● What is needed
Would you return the data exactly as given, except for its pictures?

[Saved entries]
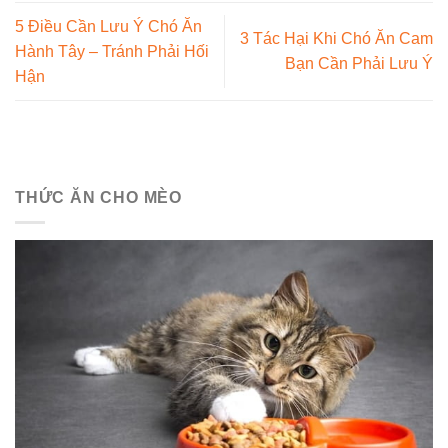
5 Điều Cần Lưu Ý Chó Ăn
3 Tác Hại Khi Chó Ăn Cam
Hành Tây – Tránh Phải Hối
Bạn Cần Phải Lưu Ý
Hận
THỨC ĂN CHO MÈO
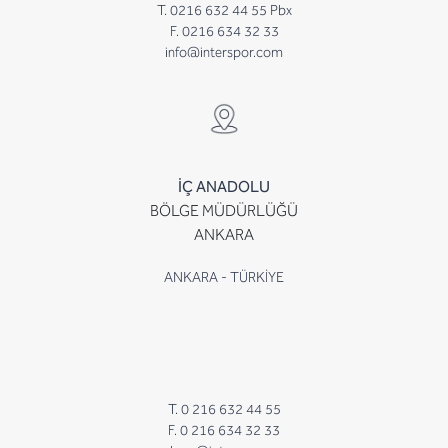
T. 0216 632 44 55 Pbx
F. 0216 634 32 33
info@interspor.com
İÇ ANADOLU
BÖLGE MÜDÜRLÜĞÜ
ANKARA
ANKARA - TÜRKİYE
T. 0 216 632 44 55
F. 0 216 634 32 33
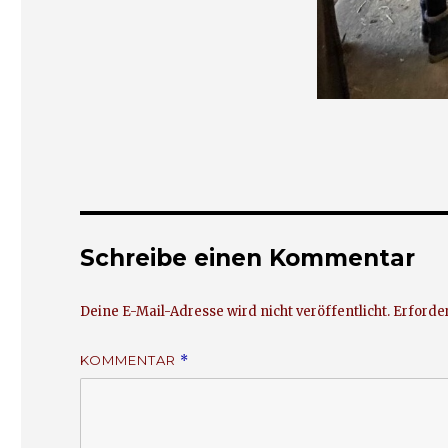
Schreibe einen Kommentar
Deine E-Mail-Adresse wird nicht veröffentlicht.
Erforder
KOMMENTAR
*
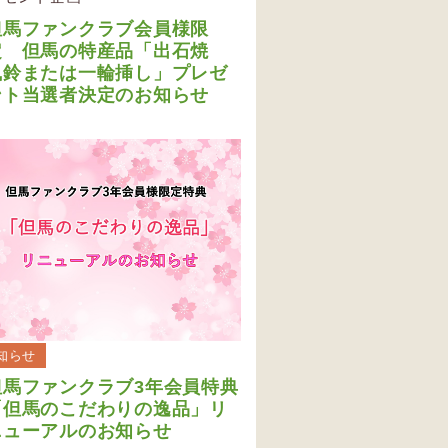
但馬ファンクラブ会員様限
定 但馬の特産品「出石焼
風鈴または一輪挿し」プレゼ
ント当選者決定のお知らせ
知らせ
但馬ファンクラブ3年会員特典
「但馬のこだわりの逸品」リ
ニューアルのお知らせ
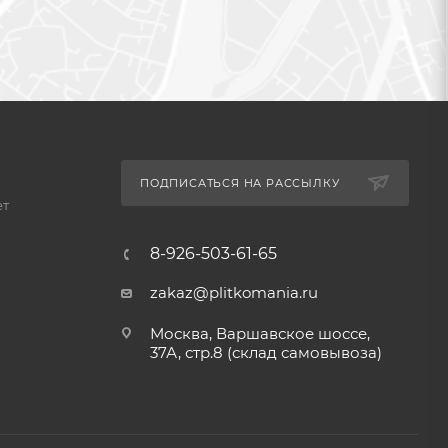
ПОДПИСАТЬСЯ НА РАССЫЛКУ
ет
8-926-503-61-65
zakaz@plitkomania.ru
Москва, Варшавское шоссе,
37А, стр.8 (склад самовывоза)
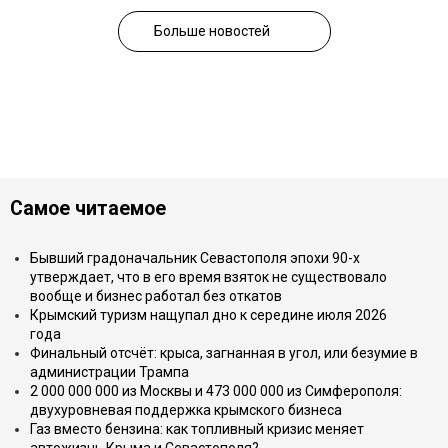
Больше новостей
Самое читаемое
Бывший градоначальник Севастополя эпохи 90-х
утверждает, что в его время взяток не существовало
вообще и бизнес работал без откатов
Крымский туризм нащупал дно к середине июля 2026
года
Финальный отсчёт: крыса, загнанная в угол, или безумие в
администрации Трампа
2 000 000 000 из Москвы и 473 000 000 из Симферополя:
двухуровневая поддержка крымского бизнеса
Газ вместо бензина: как топливный кризис меняет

● Reply
5 Điều Cần Lưu Ý Chó Ăn
3 Tác Hại Khi Chó Ăn Cam
Hành Tây – Tránh Phải Hối
Bạn Cần Phải Lưu Ý
Hận
THỨC ĂN CHO MÈO
T. 0216 632 44 55 Pbx
F. 0216 634 32 33
info@interspor.com
İÇ ANADOLU
BÖLGE MÜDÜRLÜĞÜ
ANKARA
ANKARA - TÜRKİYE
T. 0 216 632 44 55
F. 0 216 634 32 33
Schreibe einen Kommentar
Deine E-Mail-Adresse wird nicht veröffentlicht.
Erforder
KOMMENTAR
*
但馬ファンクラブ会員様限
定 但馬の特産品「出石焼
風鈴または一輪挿し」プレゼ
ント当選者決定のお知らせ
知らせ
但馬ファンクラブ3年会員特典
「但馬のこだわりの逸品」リ
ニューアルのお知らせ
ПОДПИСАТЬСЯ НА РАССЫЛКУ
ет
8-926-503-61-65
zakaz@plitkomania.ru
Москва, Варшавское шоссе,
37А, стр.8 (склад самовывоза)
Больше новостей
Самое читаемое
Бывший градоначальник Севастополя эпохи 90-х
утверждает, что в его время взяток не существовало
вообще и бизнес работал без откатов
Крымский туризм нащупал дно к середине июля 2026
года
Финальный отсчёт: крыса, загнанная в угол, или безумие в
администрации Трампа
2 000 000 000 из Москвы и 473 000 000 из Симферополя:
двухуровневая поддержка крымского бизнеса
Газ вместо бензина: как топливный кризис меняет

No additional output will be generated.